Collected data
---+---

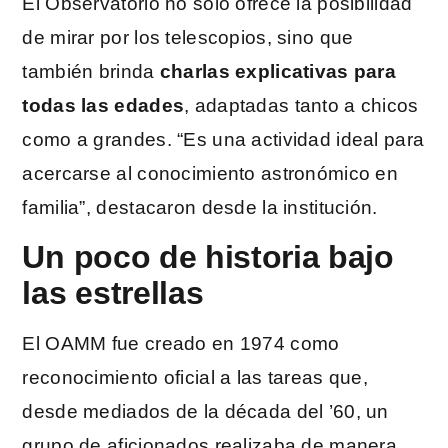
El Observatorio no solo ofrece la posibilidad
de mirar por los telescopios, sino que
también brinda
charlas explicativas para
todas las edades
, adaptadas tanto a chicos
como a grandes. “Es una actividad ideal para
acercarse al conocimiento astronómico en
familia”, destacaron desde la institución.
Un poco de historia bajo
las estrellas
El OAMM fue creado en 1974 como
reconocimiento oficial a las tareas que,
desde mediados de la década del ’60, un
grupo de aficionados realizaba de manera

---+---

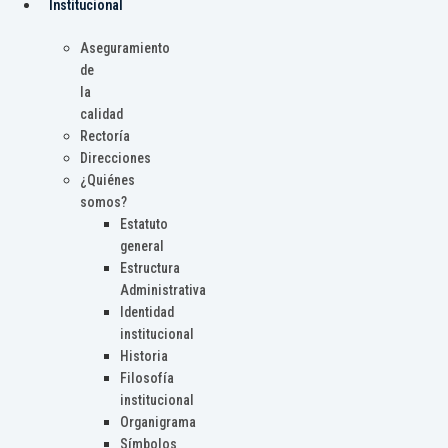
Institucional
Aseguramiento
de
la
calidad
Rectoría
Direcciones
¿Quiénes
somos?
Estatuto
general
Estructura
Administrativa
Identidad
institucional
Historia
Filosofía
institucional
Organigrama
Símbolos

---+---

> EXERCISE REQUIREMENTS
Tally the lines in the entries above that hold the string "desde" and state the tally alone.

> OUTPUT FOR THIS EXERCISE
2